Department of Pharmacy Practice, Creighton University School of Pharmacy and Health Professions, Omaha, Nebraska 68178, USA.
Pharmacotherapy. 2011 Oct;31(10):975-1016. doi: 10.1592/phco.31.10.975.
Abstract Thrombosis is an underlying cause of many cardiovascular disorders, and generation of thrombi in the arterial circulation can lead to unstable angina, myocardial infarction, or ischemic stroke. Antithrombotic therapy is widely used, with proven benefit to prevent ischemic stroke and thromboembolic events in patients with atrial fibrillation (AF) or to prevent further ischemic complications in patients with acute coronary syndrome (ACS). Traditional anticoagulants (including unfractionated heparin, low-molecular-weight heparin, and warfarin) and antiplatelet agents (including aspirin, clopidogrel, and prasugrel) are typically used for these indications. Limitations to their use include variable pharmacokinetic and pharmacodynamic profiles, inability to inhibit fibrin-bound thrombin, risk of heparin-induced thrombocytopenia, delayed onset of action, numerous drug interactions, need for substantial laboratory monitoring and dosage titrations, hyporesponsiveness or resistance, hypersensitivity, adverse events, and bleeding. To overcome some of the limitations of traditional agents, new antithrombotic agents under development are highly selective for specific coagulation factors blocking the synthesis of thrombin. Clinicians must have an understanding of the new anticoagulants to aid in the selection of appropriate therapies for patients. We describe the most relevant phases II and III clinical trials that evaluated several recent emerging anticoagulant drugs for use in patients with AF or ACS. The advantages of many new agents include predictable pharmaco-dynamic response and pharmacokinetic parameters, allowing for fixed oral dosing with no need for laboratory monitoring. For patients with AF, dabigatran is already approved for the prevention of stroke and systemic embolism, rivaroxaban appears to be an effective alternative to warfarin in high-risk patients, and apixaban may also be an effective alternative to aspirin in patients unable to take warfarin. Otamixaban shows promise as an intravenous alternative for patients with ACS in the acute care setting. Likewise, rivaroxaban, dabigatran, and darexaban with or without dual antiplatelet therapy may be beneficial for secondary prevention of ischemic events in patients with ACS.

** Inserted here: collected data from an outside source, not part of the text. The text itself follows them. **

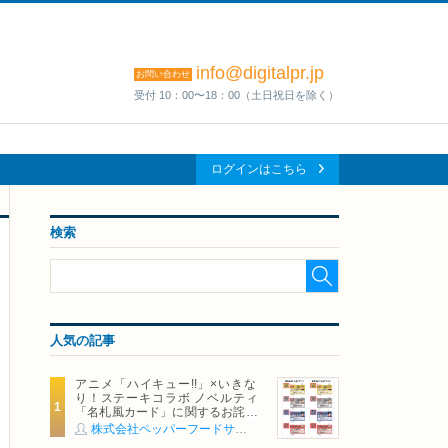
info@digitalpr.jp
お問い合わせ
受付 10：00〜18：00（土日祝日を除く）
ログインはこちら
検索
人気の記事
アニメ「ハイキュー!!」×いきな
り！ステーキコラボ ノベルティ
「名札風カード」に関するお詫び
および交換対応についてのご案内
株式会社ペッパーフードサービス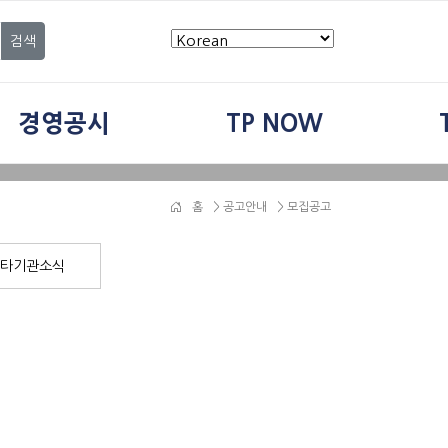
검색
경영공시
TP NOW
홈
>
공고안내
> 모집공고
타기관소식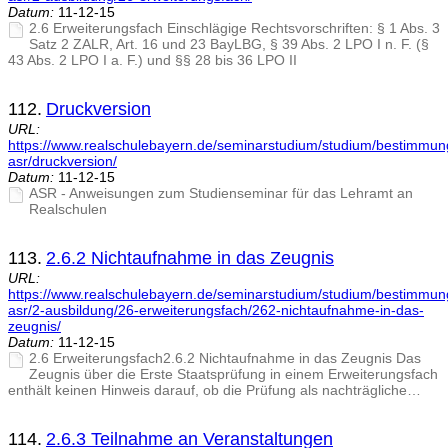
Datum:
11-12-15
2.6 Erweiterungsfach Einschlägige Rechtsvorschriften: § 1 Abs. 3
Satz 2 ZALR, Art. 16 und 23 BayLBG, § 39 Abs. 2 LPO I n. F. (§
43 Abs. 2 LPO I a. F.) und §§ 28 bis 36 LPO II
112.
Druckversion
URL:
https://www.realschulebayern.de/seminarstudium/studium/bestimmu
asr/druckversion/
Datum:
11-12-15
ASR - Anweisungen zum Studienseminar für das Lehramt an
Realschulen
113.
2.6.2 Nichtaufnahme in das Zeugnis
URL:
https://www.realschulebayern.de/seminarstudium/studium/bestimmu
asr/2-ausbildung/26-erweiterungsfach/262-nichtaufnahme-in-das-
zeugnis/
Datum:
11-12-15
2.6 Erweiterungsfach2.6.2 Nichtaufnahme in das Zeugnis Das
Zeugnis über die Erste Staatsprüfung in einem Erweiterungsfach
enthält keinen Hinweis darauf, ob die Prüfung als nachträgliche…
114.
2.6.3 Teilnahme an Veranstaltungen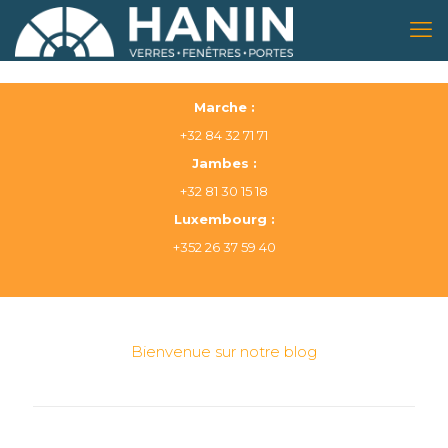
Marche :
+32 84 32 71 71
Jambes :
+32 81 30 15 18
Luxembourg :
+352 26 37 59 40
Bienvenue sur notre blog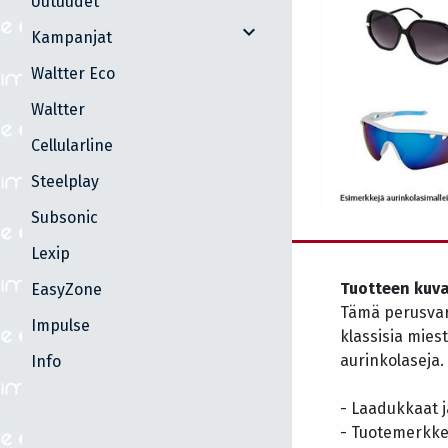
Uutuudet
expand_more
Kampanjat
Waltter Eco
Waltter
Cellularline
Steelplay
Subsonic
Lexip
Tuotteen kuv
EasyZone
Tämä perusvar
Impulse
klassisia mies
aurinkolaseja.
Info
- Laadukkaat j
- Tuotemerkke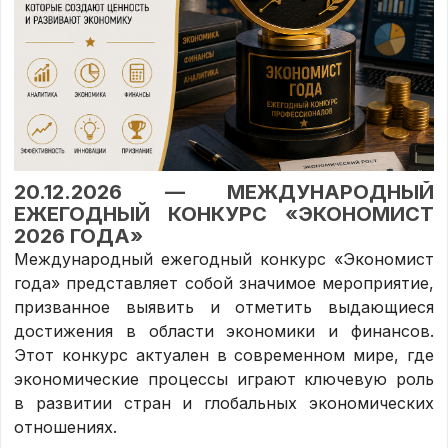
20.12.2026 — МЕЖДУНАРОДНЫЙ
ЕЖЕГОДНЫЙ КОНКУРС «ЭКОНОМИСТ
2026 ГОДА»
Международный ежегодный конкурс «Экономист
года» представляет собой значимое мероприятие,
призванное выявить и отметить выдающиеся
достижения в области экономики и финансов.
Этот конкурс актуален в современном мире, где
экономические процессы играют ключевую роль
в развитии стран и глобальных экономических
отношениях.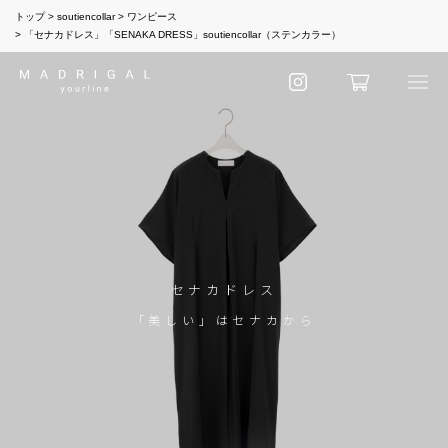
トップ
soutiencollar
ワンピース
「セナカドレス」「SENAKA DRESS」soutiencollar（ステンカラー）
セナカドレス
「美しい」はセナカから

血栓形成是许多心血管疾病的根本原因,动脉循环中的血栓形成可导致不稳定型心绞痛、心肌梗死或缺血性卒中。抗血栓治疗广泛应用,已被证实可预防心房颤动(AF)患者的缺血性卒中和血栓栓塞事件,或预防急性冠脉综合征(ACS)患者进一步发生缺血性并发症。传统抗凝剂(包括未分级肝素、低分子肝素和华法林)和抗血小板药物(包括阿司匹林、氯吡格雷和普拉格雷)通常用于这些适应证。它们的应用受限包括药代动力学和药效动力学特征的可变性、不能抑制纤维蛋白结合的凝血酶、肝素诱导的血小板减少症风险、作用起效延迟、众多药物相互作用、需要大量实验室监测和剂量滴定、低反应性或耐药性、过敏反应、不良反应和出血。为克服传统药物的一些局限性,新的抗血栓形成药物的开发更具针对性,高度选择性地针对特定的凝血因子,阻断凝血酶的合成。临床医生必须了解新的抗凝剂,以帮助为患者选择合适的治疗方法。我们描述了评价几种最近出现的新型抗凝药物在 AF 或 ACS 患者中应用的最相关的 II 期和 III 期临床试验。许多新型药物的优势包括可预测的药代动力学和药效动力学参数,允许固定的口服剂量,无需实验室监测。对于 AF 患者,达比加群已获准用于预防卒中和全身性栓塞,利伐沙班似乎是高危患者华法林的有效替代药物,阿哌沙班也可能是不能服用华法林的患者替代阿司匹林的有效药物。在急性治疗环境中,奥塔米昔单抗有望成为 ACS 患者的静脉替代药物。同样,利伐沙班、达比加群和达雷昔单抗联合或不联合双联抗血小板治疗可能对 ACS 患者的缺血性事件二级预防有益。